April 6, 2026

Slamhammer Sound & Roadcase Co. production manager Matt Svobodny walks Fox News Digital’s senior editor of investigations, Asra Q. Nomani, through the logistics and equipment used during the ‘No Kings’ protest in St. Paul, Minn., on March 28, 2026.

ST. PAUL, Minn. – When anti-Trump protesters took to the streets across the country in late March for rallies branded as “No Kings,” CNN reported that anti-Trump protests had “popped up” nationwide, including at the Minnesota State Capitol.

But a Fox News Digital investigation reveals that nine vendors were paid an estimated $250,000 to build a professionally-sophisticated protest infrastructure behind the “flagship” event held in St. Paul, and a former Obama and Biden administration political and communications strategist, Roger Fisk, took credit for being the “Senior Advisor to the #NoKings flagship event,” fine-tuning the “art and science” of throwing the protest, along with two other “No Kings” protests last year.

The machine behind the protest included deploying about 30 semi-trucks to deliver concert-level equipment, a massive mobile stage, nearly a mile of heavy-duty feeder cable used to distribute electricity throughout the rally site, scores of porta-toilets and folding chairs, eight jumbo screens, high-speed internet and bike-rack barriers to keep the crowds away from the stage, filled with bold-faced celebrities including rock star Bruce Springsteen, actress Jane Fonda and singer Joan Baez.

 

Nothing says spontaneous grassroots outrage quite like a nine-vendor, $250,000 production pipeline rolling into St.

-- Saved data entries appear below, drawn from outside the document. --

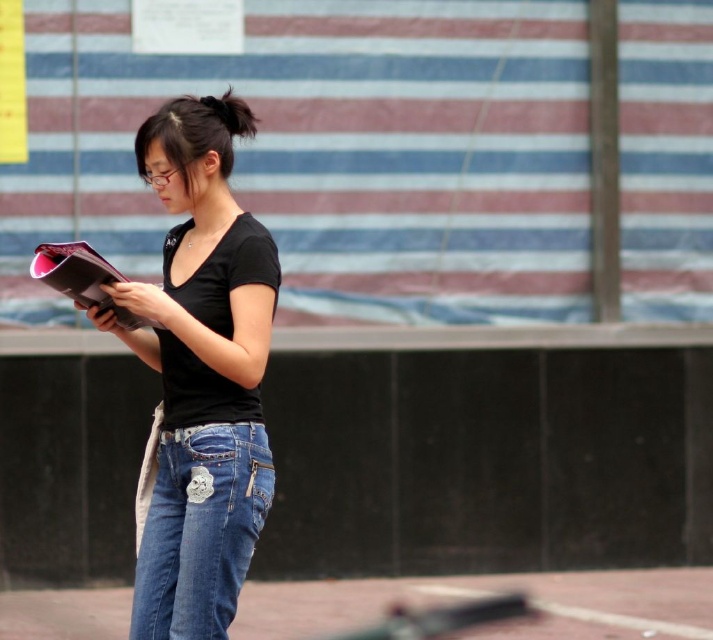 Question: Does black matte shirt at center appear under denim jeans at lower center?

Choices:
 (A) yes
 (B) no

Answer: (B)

Question: Which object is farther from the camera taking this photo?

Choices:
 (A) black matte shirt at center
 (B) denim jeans at lower center

Answer: (A)

Question: Which point appears farthest from the camera in this image?

Choices:
 (A) (195, 198)
 (B) (150, 627)

Answer: (A)

Question: Does black matte shirt at center have a smaller size compared to denim jeans at lower center?

Choices:
 (A) yes
 (B) no

Answer: (B)

Question: Considering the relative positions of black matte shirt at center and denim jeans at lower center in the image provided, where is black matte shirt at center located with respect to denim jeans at lower center?

Choices:
 (A) below
 (B) above

Answer: (B) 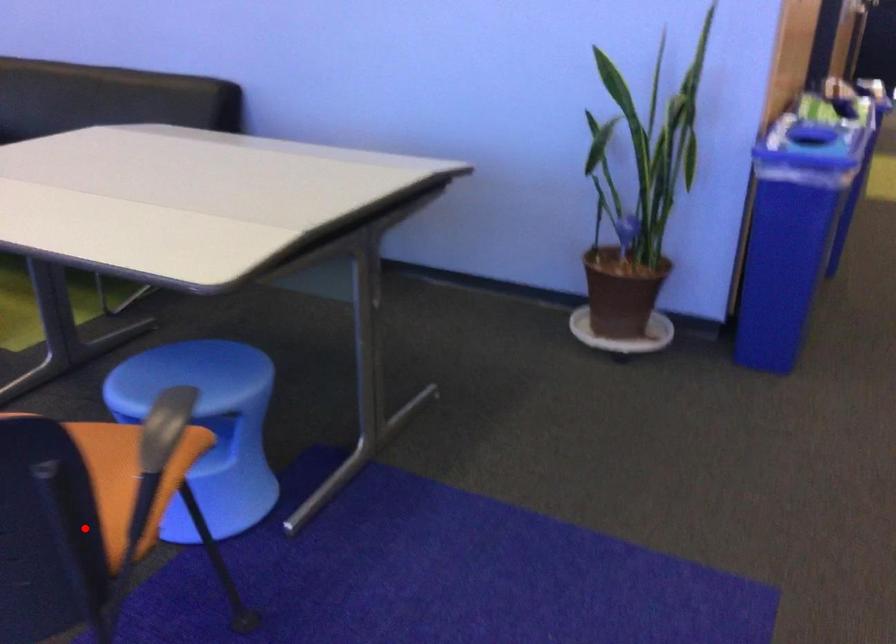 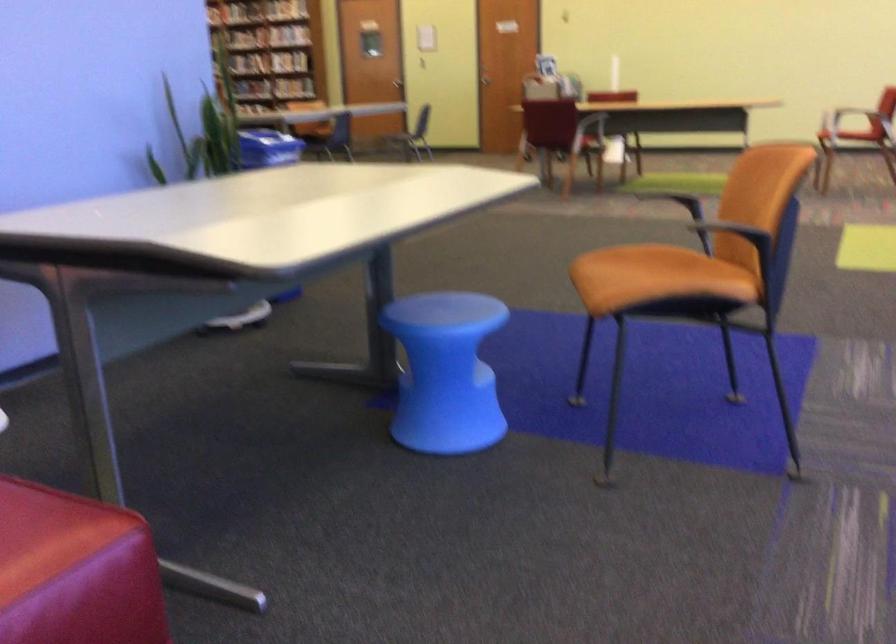 Find the pixel in the second image that matches the highlighted location in the first image.

(682, 270) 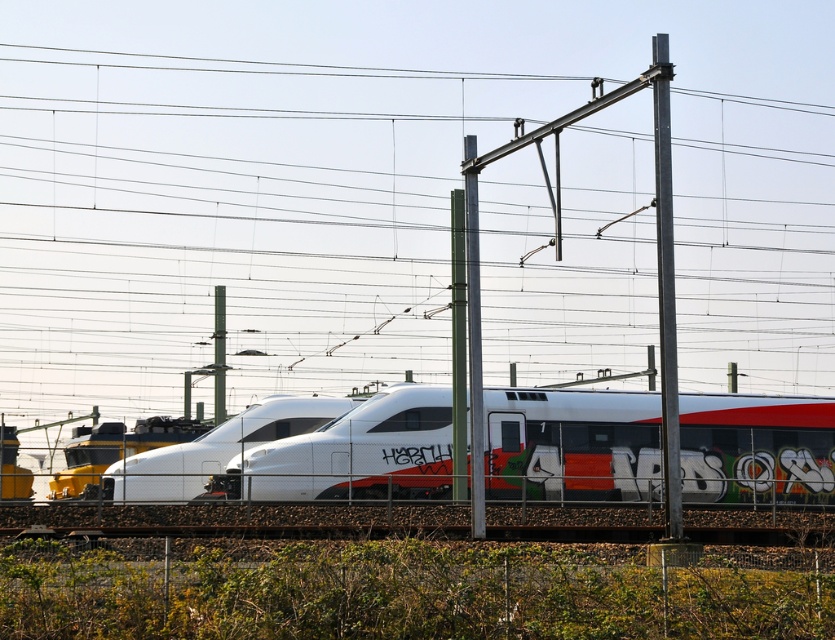 Who is higher up, white matte train at center or metallic gray pole at center?

Positioned higher is metallic gray pole at center.

Does white matte train at center have a smaller size compared to metallic gray pole at center?

No.

What do you see at coordinates (572, 444) in the screenshot?
I see `white matte train at center` at bounding box center [572, 444].

Where is `white matte train at center`? Image resolution: width=835 pixels, height=640 pixels. white matte train at center is located at coordinates (572, 444).

Is metallic gray pole at center-right positioned at the back of metallic gray pole at center?

That is False.

Can you confirm if metallic gray pole at center-right is shorter than metallic gray pole at center?

Yes.

Is point (679, 529) closer to camera compared to point (477, 401)?

Yes, point (679, 529) is in front of point (477, 401).

Find the location of a particular element. This screenshot has width=835, height=640. metallic gray pole at center-right is located at coordinates (665, 288).

Is metallic gray pole at center below metallic pole at center?

No, metallic gray pole at center is not below metallic pole at center.

You are a GUI agent. You are given a task and a screenshot of the screen. Output one action in this format:
    pyautogui.click(x=<x>, y=<y>)
    Task: Click on the metallic gray pole at center
    Image resolution: width=835 pixels, height=640 pixels.
    Given the screenshot: What is the action you would take?
    pyautogui.click(x=473, y=337)

Measure the distance between point (x=469, y=150) and camera.

A distance of 30.55 meters exists between point (x=469, y=150) and camera.

Locate an element on the screen. This screenshot has height=640, width=835. metallic gray pole at center is located at coordinates (473, 337). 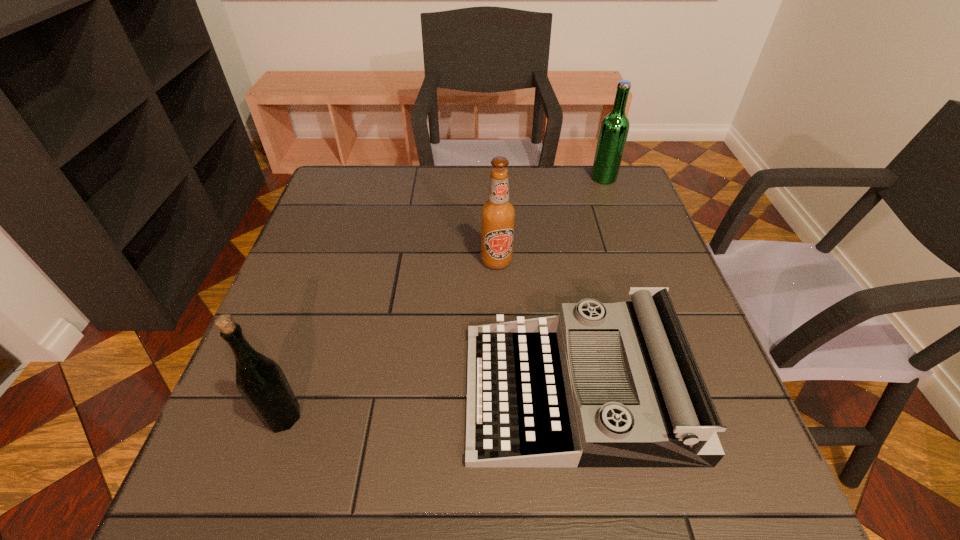 Where is `free area in between the leftmost object and the second farthest object`? free area in between the leftmost object and the second farthest object is located at coordinates (390, 339).

This screenshot has height=540, width=960. What are the coordinates of `free space between the leftmost beer bottle and the shortest object` in the screenshot? It's located at (430, 404).

Locate an element on the screen. The width and height of the screenshot is (960, 540). vacant area that lies between the second farthest beer bottle and the rightmost beer bottle is located at coordinates [x=550, y=219].

Locate which object ranks in proximity to the leftmost object. Please provide its 2D coordinates. Your answer should be formatted as a tuple, i.e. [(x, y)], where the tuple contains the x and y coordinates of a point satisfying the conditions above.

[(601, 384)]

Image resolution: width=960 pixels, height=540 pixels. I want to click on object that stands as the second closest to the shortest object, so click(x=261, y=381).

Where is `the closest beer bottle relative to the third nearest object`? This screenshot has width=960, height=540. the closest beer bottle relative to the third nearest object is located at coordinates (614, 129).

Identify which beer bottle is located as the second nearest to the rightmost beer bottle. Please provide its 2D coordinates. Your answer should be formatted as a tuple, i.e. [(x, y)], where the tuple contains the x and y coordinates of a point satisfying the conditions above.

[(261, 381)]

Locate an element on the screen. This screenshot has height=540, width=960. vacant space that satisfies the following two spatial constraints: 1. on the front side of the farthest object; 2. on the typing side of the typewriter is located at coordinates (681, 392). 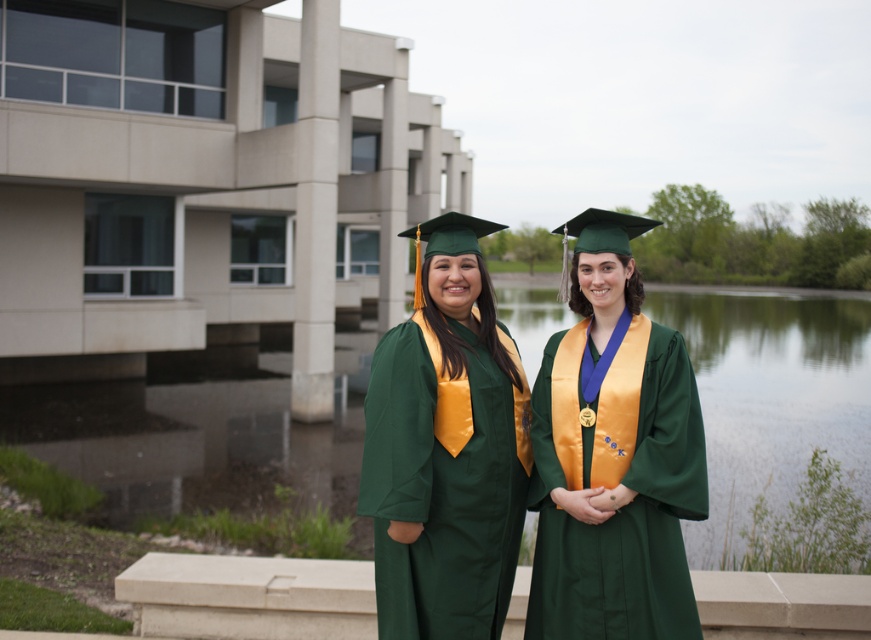 Question: Can you confirm if green satin graduation gown at center is thinner than green matte graduation gown at center?

Choices:
 (A) no
 (B) yes

Answer: (B)

Question: Can you confirm if green satin graduation gown at center is thinner than green matte graduation gown at center?

Choices:
 (A) no
 (B) yes

Answer: (B)

Question: Is green satin graduation gown at center positioned in front of green matte graduation gown at center?

Choices:
 (A) yes
 (B) no

Answer: (A) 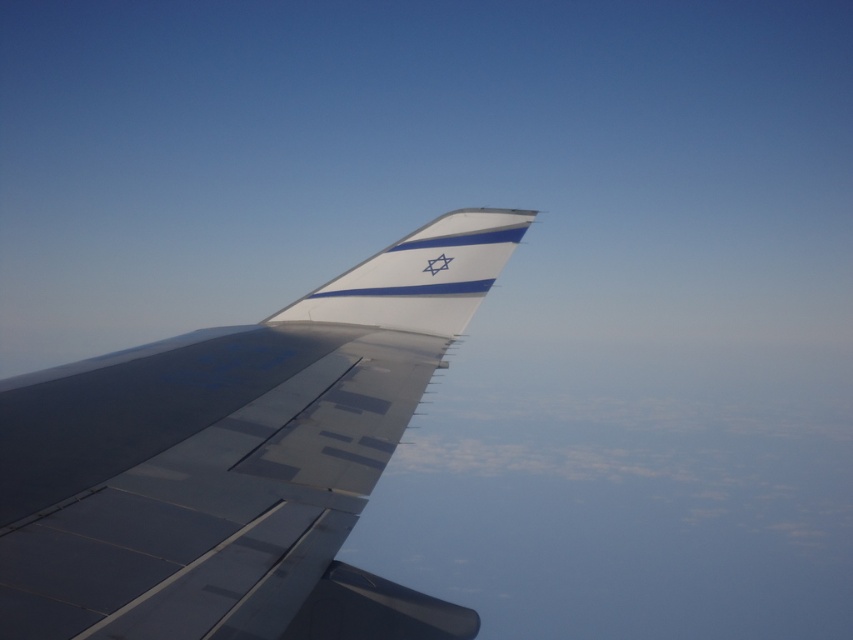 How far apart are metallic gray wing at center and white glossy tail at center?

They are 4.98 feet apart.

What do you see at coordinates (236, 460) in the screenshot? I see `metallic gray wing at center` at bounding box center [236, 460].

Paul with about 30 semi-trucks, a mobile stage, eight jumbo screens, high-speed internet, miles of cable, and enough porta-toilets and folding chairs to make it look less like a protest than a very opinionated county fair with celebrity seating. The “No Kings” rally, we’re told, was a rebuke to power, though it appears to have required the kind of logistical precision, branding, and backstage coordination usually reserved for concert tours, except with more moral earnestness and fewer guitar solos. And in the grand American tradition, the message was anti-establishment, the operation was professionally managed, and the “art and science” of rebellion was apparently outsourced to people who know how to turn dissent into a well-lit event with bike-rack barriers.